He's got eight ladies in labor right now. Thank God for cell phones.
Steve Dickens, a cardiologist at Cedars-Sinai Medical Center in Los Angeles, on the satellite failure last week that disrupted pagers all across the country, particularly inconveniencing medical professionals. Mr. Dickens's brother is an obstetrician.
It was a choice by God.
Azita Milanian of Altadena, Calif., who found "Baby Christian," an infant abandoned and buried along a hiking trail.
This is not a case of us versus transgendered individuals.... Our clientele are predominantly gay, lesbian, transsexual, and bisexual.

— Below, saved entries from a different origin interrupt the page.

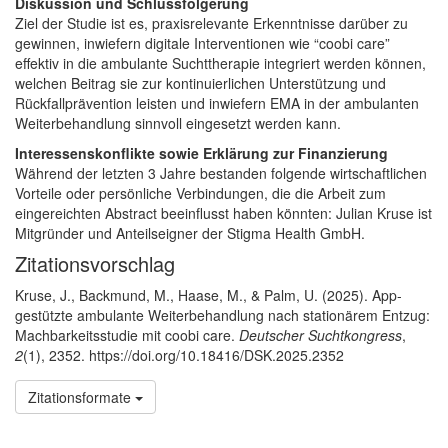
Diskussion und Schlussfolgerung
Ziel der Studie ist es, praxisrelevante Erkenntnisse darüber zu
gewinnen, inwiefern digitale Interventionen wie “coobi care”
effektiv in die ambulante Suchttherapie integriert werden können,
welchen Beitrag sie zur kontinuierlichen Unterstützung und
Rückfallprävention leisten und inwiefern EMA in der ambulanten
Weiterbehandlung sinnvoll eingesetzt werden kann.
Interessenskonflikte sowie Erklärung zur Finanzierung
Während der letzten 3 Jahre bestanden folgende wirtschaftlichen
Vorteile oder persönliche Verbindungen, die die Arbeit zum
eingereichten Abstract beeinflusst haben könnten: Julian Kruse ist
Mitgründer und Anteilseigner der Stigma Health GmbH.
Artikel-Details
Zitationsvorschlag
Kruse, J., Backmund, M., Haase, M., & Palm, U. (2025). App-
gestützte ambulante Weiterbehandlung nach stationärem Entzug:
Machbarkeitsstudie mit coobi care.
Deutscher Suchtkongress
,
2
(1), 2352. https://doi.org/10.18416/DSK.2025.2352
Zitationsformate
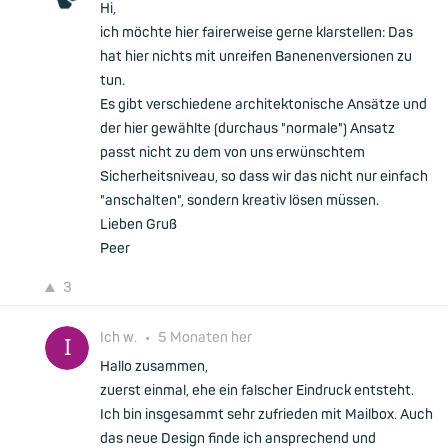
Hi,
ich möchte hier fairerweise gerne klarstellen: Das
hat hier nichts mit unreifen Banenenversionen zu
tun.
Es gibt verschiedene architektonische Ansätze und
der hier gewählte (durchaus "normale") Ansatz
passt nicht zu dem von uns erwünschtem
Sicherheitsniveau, so dass wir das nicht nur einfach
"anschalten", sondern kreativ lösen müssen.
Lieben Gruß
Peer
3
Ich w.
•
5 Monaten her
Hallo zusammen,
zuerst einmal, ehe ein falscher Eindruck entsteht.
Ich bin insgesammt sehr zufrieden mit Mailbox. Auch
das neue Design finde ich ansprechend und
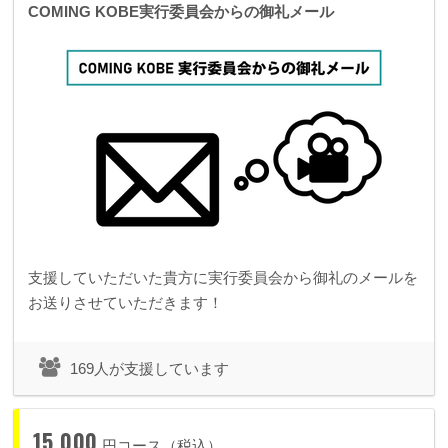
COMING KOBE実行委員会からの御礼メール
支援していただいた貴方に実行委員会から御礼のメールを
お送りさせていただきます！
169人が支援しています
15,000
円コース（税込）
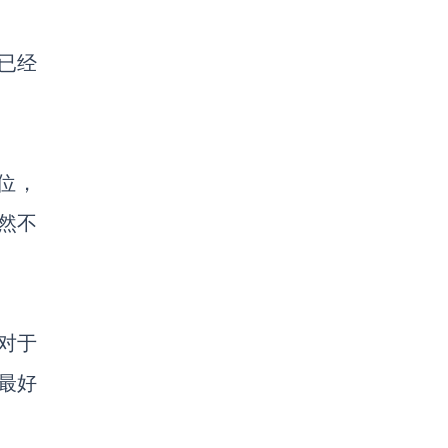
都已经
位，
然不
对于
最
好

We try to be inclusive.
Manager Stephen Andrew of a Victoria, B.C., gay bar, which is being sued by a man currently undergoing a sex change, after Mr. Andrew prohibited the man from using the women's restroom.
Please, pretty please, get on the stick.
Georgia Gov. Zell Miller in a meeting with state bureaucrats in which he criticized the agency heads for failing to act quickly on the Y2K computer problem. Gov. Miller expected action plans to be submitted by March 1, but told the Atlanta Journal-Constitution that only 16 of 68 departments had done so.
Nearly every month we read another headline and murmured, 'He's toast.' Instead, he prevails, not toast at all but the Wonder Bread boy of American politics-slightly wet, pasty white, and nutrient free.
Lucianne Goldberg, adviser to Linda Tripp, on President Clinton in George Magazine.
Maxicare's decision shows that they believe in the industry's commitment to the health of our entertainers.
Gloria Leonard, president of the Free Speech Coalition, on the decision last week by a managed-care organization to provide health coverage for actors in pornographic films. Maxicare spokesman Thomas Franco said the coverage deal was "not an endorsement" of the industry.